» **WHAT THIS TASK INVOLVES**:
Search the entries for the word "below" and pull out each line that has it.

» **DATASET CONTENT**:
⁂
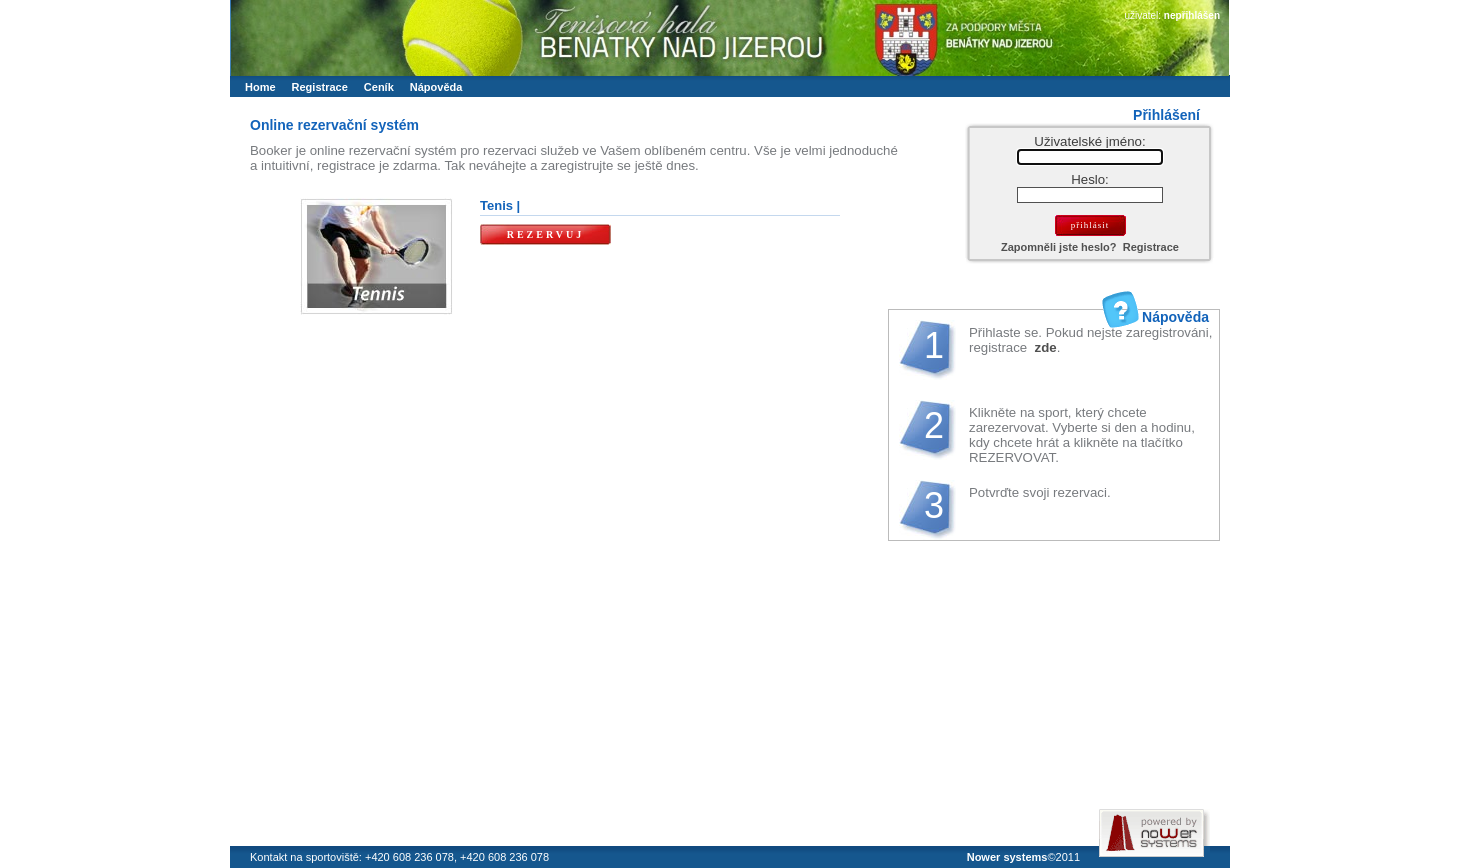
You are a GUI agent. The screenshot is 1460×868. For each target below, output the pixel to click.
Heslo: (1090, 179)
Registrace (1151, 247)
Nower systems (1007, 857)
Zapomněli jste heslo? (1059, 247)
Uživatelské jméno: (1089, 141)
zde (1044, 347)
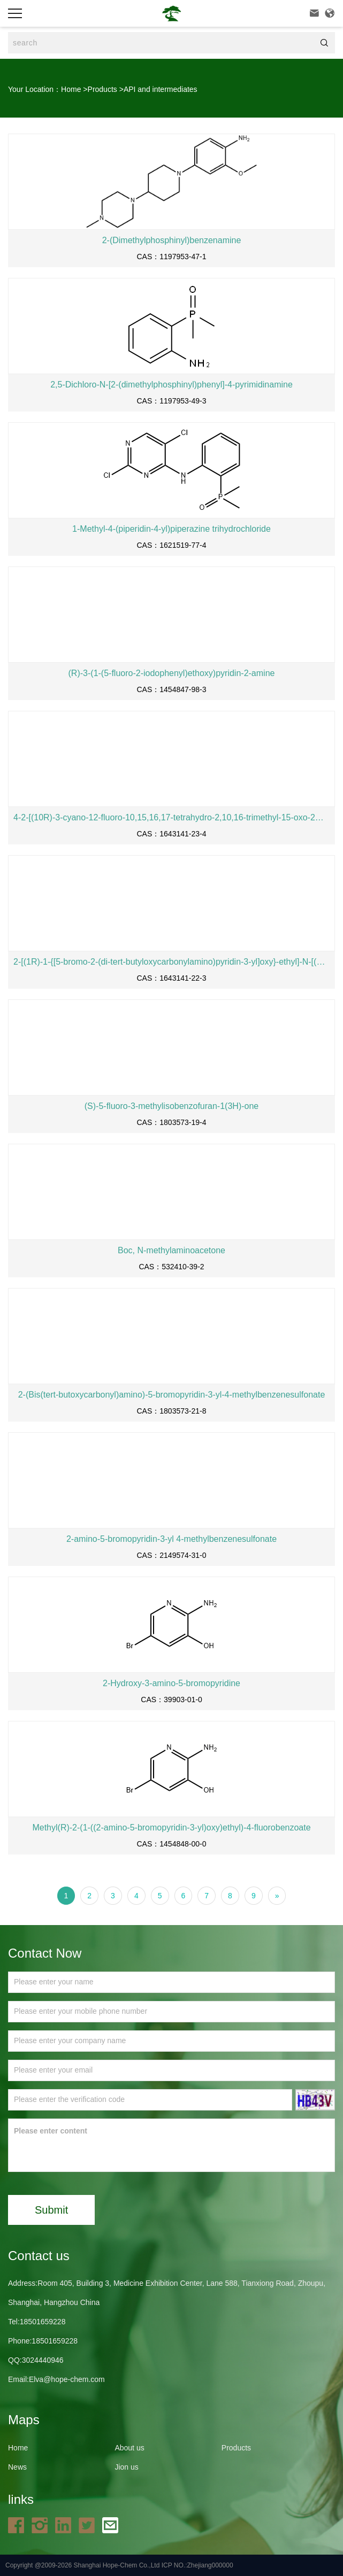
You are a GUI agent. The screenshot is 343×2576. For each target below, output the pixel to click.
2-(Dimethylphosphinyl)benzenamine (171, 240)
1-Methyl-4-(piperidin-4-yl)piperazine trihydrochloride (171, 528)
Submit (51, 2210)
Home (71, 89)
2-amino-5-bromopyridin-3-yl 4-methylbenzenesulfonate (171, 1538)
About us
⁂
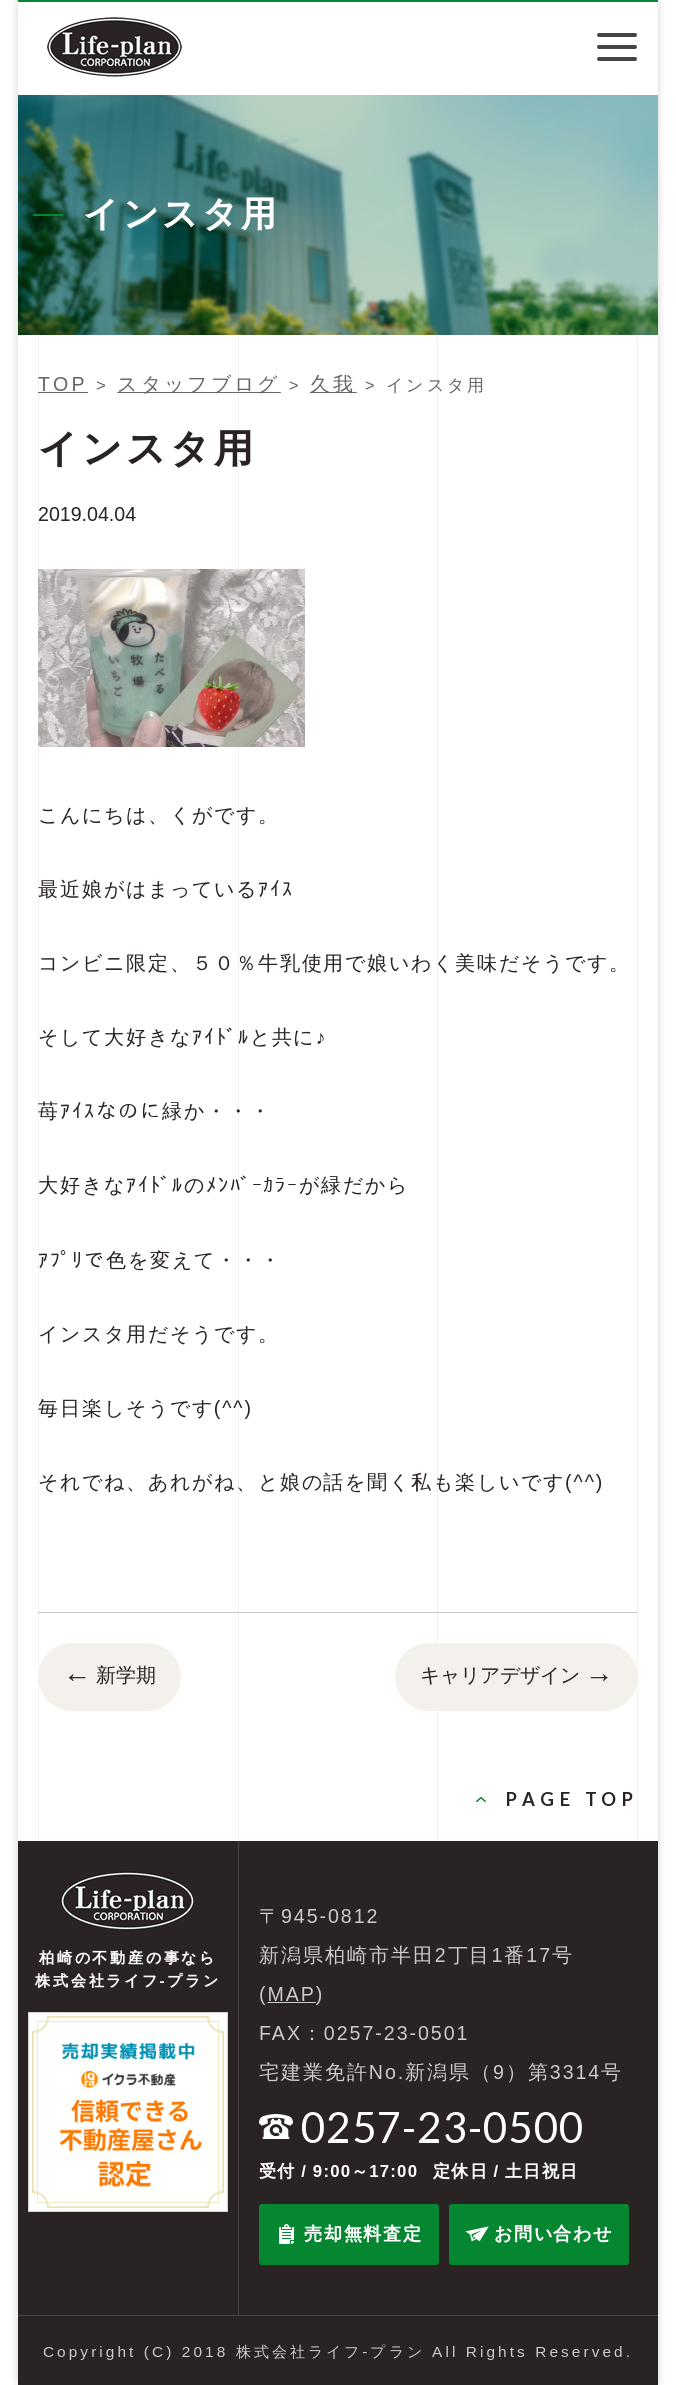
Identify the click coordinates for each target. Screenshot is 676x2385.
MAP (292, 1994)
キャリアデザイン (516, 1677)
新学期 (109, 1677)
⁂
» **SOLUTION FOR THIS PROBLEM**:
You are a GUI agent. The screenshot is 1460×868. For each target below, output the pixel to click.
You are a GUI agent. The screenshot is 343×2576. For each target below, output the pixel to click.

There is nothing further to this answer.